What are the advantages of perineal massage?
• It increases the elasticity (stretchiness) of the perineum. It improves the perineum’s blood flow and ability to stretch more easily and less painfully during the birth of your baby.
• Tears in the perineum are less likely and you are less likely to need an episiotomy.
• While you massage, you can practice relaxing the muscles in your perineum. This can help you prepare for the stretching, burning feeling you may have when your baby’s head is born. Relaxing this area during birth can help prevent tearing.
• Your perineum is less likely to be painful after the birth of your baby.
• It can be particularly helpful if you have previous scar tissue or rigid perineum, which can occur in some horse riders or dancers. All women can benefit from doing perineal massage.
Are there any risks to perineal massage during pregnancy?
Not that we know of. It doesn’t hurt. It is easy to do and most women don’t mind doing it. However, if you have and questions, you can contact your midwife to discuss.
If your partner is doing the perineal massage, follow the same basic instructions, above. However, your partner should use his or her index fingers to do the massage (instead of thumbs). The same side-to-side, u-shaped, downward pressure method should be used.
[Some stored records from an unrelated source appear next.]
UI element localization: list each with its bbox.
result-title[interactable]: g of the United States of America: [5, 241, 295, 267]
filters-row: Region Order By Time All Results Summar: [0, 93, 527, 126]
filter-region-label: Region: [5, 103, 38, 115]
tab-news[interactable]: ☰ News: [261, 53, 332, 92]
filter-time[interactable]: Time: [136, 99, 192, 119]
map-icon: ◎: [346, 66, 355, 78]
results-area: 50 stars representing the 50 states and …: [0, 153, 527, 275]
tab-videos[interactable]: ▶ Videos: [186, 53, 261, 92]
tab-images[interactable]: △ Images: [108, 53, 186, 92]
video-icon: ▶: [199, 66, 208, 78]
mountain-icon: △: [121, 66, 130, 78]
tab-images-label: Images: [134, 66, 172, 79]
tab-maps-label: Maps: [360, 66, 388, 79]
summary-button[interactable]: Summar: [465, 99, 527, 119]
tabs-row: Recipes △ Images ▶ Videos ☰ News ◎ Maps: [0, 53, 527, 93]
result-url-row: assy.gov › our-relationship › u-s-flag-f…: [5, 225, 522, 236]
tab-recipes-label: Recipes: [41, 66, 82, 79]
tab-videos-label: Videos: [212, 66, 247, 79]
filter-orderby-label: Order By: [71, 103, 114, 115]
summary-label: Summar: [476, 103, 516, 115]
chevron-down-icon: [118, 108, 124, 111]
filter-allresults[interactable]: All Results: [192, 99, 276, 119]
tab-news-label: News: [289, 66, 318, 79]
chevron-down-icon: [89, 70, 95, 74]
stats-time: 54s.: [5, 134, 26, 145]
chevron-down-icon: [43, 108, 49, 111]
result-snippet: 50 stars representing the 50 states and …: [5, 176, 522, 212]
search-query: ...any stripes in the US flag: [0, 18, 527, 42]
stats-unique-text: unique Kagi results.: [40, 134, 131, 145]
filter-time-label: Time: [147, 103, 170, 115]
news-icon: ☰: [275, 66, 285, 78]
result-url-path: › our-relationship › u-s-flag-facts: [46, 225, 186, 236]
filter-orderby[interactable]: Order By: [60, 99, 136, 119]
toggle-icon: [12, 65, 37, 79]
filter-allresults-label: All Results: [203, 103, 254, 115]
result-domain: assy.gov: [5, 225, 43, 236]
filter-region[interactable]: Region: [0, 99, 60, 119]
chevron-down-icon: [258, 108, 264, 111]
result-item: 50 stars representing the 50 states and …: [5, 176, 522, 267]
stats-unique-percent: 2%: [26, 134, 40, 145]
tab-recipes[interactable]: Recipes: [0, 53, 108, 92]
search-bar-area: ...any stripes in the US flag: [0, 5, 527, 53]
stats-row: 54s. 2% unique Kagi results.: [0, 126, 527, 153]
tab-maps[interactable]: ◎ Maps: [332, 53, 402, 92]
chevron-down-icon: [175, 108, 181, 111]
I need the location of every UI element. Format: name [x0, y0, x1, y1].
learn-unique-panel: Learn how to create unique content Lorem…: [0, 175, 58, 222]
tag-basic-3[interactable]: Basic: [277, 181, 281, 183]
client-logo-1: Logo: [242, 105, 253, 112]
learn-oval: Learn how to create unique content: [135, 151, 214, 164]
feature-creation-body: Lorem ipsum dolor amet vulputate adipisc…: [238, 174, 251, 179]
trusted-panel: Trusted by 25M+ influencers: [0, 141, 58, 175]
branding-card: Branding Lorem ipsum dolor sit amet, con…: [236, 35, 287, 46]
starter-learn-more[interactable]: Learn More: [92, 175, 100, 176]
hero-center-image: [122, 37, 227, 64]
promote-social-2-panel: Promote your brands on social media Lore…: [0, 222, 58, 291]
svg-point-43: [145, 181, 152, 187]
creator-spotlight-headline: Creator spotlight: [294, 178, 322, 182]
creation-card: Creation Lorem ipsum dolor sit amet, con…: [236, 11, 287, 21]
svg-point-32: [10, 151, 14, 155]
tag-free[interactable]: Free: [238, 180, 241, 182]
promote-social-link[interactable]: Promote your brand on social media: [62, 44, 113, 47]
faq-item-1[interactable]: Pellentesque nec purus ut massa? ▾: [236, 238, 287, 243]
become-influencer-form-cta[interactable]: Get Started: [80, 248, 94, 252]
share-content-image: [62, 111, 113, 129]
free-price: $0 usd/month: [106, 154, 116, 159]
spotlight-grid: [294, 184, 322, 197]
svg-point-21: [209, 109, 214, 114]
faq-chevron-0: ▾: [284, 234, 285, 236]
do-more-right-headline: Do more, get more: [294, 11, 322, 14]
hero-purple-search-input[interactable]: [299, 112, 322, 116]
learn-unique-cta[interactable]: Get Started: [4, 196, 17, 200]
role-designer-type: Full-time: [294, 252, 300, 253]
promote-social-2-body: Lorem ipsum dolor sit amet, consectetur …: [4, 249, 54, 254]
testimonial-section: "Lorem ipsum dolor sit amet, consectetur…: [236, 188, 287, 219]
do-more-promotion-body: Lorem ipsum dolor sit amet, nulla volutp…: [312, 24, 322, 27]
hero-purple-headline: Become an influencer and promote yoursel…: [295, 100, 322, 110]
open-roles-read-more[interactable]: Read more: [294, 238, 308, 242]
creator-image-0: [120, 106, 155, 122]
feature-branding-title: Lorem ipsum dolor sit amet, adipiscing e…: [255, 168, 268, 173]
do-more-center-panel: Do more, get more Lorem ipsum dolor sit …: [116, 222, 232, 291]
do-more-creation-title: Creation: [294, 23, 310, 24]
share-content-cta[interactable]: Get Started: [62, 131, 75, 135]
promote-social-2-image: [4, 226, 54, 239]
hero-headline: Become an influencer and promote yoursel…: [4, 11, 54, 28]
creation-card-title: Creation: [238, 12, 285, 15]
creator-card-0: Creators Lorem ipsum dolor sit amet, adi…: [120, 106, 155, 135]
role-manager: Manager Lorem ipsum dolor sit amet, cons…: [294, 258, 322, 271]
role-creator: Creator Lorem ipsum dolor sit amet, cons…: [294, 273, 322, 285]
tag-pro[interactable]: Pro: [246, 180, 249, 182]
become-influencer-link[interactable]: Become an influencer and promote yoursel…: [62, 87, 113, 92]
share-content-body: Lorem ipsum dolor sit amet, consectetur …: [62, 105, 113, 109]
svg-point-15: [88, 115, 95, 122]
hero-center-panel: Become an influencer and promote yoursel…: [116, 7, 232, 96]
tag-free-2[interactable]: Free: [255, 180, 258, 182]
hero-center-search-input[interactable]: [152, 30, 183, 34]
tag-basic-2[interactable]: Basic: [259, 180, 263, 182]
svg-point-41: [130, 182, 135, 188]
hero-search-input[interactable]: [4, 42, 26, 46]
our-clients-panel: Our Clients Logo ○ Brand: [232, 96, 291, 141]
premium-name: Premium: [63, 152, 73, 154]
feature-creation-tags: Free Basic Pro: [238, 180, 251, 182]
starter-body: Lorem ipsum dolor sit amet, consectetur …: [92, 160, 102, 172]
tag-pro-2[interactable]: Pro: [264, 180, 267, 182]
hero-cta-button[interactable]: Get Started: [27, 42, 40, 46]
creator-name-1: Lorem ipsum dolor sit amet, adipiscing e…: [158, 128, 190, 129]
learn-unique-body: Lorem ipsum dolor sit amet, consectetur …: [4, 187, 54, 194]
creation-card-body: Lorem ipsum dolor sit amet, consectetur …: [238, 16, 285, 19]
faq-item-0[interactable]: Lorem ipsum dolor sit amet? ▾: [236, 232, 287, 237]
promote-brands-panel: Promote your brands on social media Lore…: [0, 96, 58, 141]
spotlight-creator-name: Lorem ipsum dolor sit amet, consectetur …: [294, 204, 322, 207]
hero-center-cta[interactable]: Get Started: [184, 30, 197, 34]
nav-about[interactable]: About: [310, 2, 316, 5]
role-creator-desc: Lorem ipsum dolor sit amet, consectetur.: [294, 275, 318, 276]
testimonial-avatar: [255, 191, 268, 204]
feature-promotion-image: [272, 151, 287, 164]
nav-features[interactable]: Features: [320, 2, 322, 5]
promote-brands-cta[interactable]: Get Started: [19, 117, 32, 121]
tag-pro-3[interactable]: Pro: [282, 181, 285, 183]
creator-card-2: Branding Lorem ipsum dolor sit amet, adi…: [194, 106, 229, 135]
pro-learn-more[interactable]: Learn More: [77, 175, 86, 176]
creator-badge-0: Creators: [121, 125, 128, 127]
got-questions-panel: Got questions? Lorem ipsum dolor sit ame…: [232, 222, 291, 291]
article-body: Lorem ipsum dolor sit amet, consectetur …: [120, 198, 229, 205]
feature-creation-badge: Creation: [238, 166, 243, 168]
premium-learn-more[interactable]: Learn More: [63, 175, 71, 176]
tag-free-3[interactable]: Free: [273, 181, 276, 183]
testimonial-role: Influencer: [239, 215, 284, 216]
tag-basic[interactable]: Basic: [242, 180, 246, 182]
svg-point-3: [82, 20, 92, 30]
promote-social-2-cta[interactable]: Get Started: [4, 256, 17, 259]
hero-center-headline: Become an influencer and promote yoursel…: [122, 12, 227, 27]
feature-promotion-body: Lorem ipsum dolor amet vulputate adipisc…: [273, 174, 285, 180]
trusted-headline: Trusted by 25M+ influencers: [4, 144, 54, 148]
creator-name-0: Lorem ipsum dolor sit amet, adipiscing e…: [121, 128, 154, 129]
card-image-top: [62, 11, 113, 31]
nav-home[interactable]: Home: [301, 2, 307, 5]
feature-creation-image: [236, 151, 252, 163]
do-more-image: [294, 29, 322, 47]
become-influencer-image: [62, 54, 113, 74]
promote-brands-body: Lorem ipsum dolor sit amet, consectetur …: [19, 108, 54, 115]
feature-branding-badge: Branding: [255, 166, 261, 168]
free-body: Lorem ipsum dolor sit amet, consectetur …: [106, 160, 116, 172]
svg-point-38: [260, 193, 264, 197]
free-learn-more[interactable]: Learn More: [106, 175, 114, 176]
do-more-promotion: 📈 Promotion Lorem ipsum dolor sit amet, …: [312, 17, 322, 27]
Good communication is important – be sure to tell your partner if you have too much pain or burning.
Do not perform perineal massage:
• Prior to 34 weeks of pregnancy
• If you have placenta praevia (a low-lying placenta)
• If you have experienced preterm labour that has now settled
• If you have thrush, vaginal herpes or any other vaginal infection
• If you feel pain at any point, stop and try again another time
• If your waters are released or leaking, contact your midwife for assessment.